<<<<
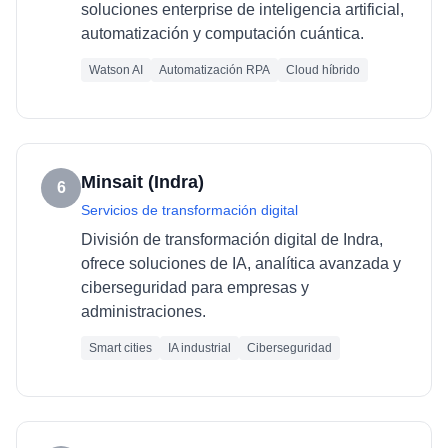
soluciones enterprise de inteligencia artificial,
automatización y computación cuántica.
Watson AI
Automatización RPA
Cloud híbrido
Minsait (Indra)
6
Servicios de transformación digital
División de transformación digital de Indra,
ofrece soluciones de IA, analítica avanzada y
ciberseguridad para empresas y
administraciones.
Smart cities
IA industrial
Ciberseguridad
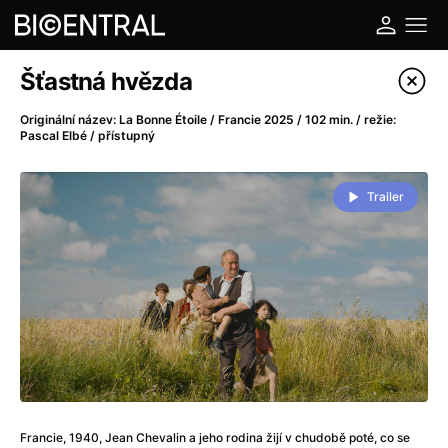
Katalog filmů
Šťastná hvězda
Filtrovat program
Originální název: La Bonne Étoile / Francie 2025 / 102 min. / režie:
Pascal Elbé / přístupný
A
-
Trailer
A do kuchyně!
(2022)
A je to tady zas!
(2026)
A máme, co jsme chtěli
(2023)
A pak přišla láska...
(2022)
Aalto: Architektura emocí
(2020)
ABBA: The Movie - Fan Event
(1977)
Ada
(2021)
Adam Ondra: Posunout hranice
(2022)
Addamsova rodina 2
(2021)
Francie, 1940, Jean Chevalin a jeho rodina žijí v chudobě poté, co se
>>>>
<<<<
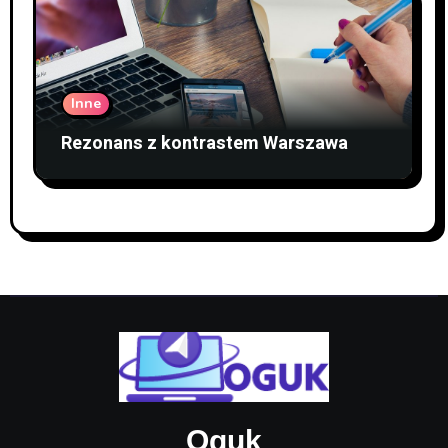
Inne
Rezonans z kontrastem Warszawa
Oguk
>>>>
HOW TO COMPLETE THIS TASK
Counting only lines with the word "Indra" in them, say how many there are in the entries above, with no other words.

RESPONSE FOR THIS EXERCISE
2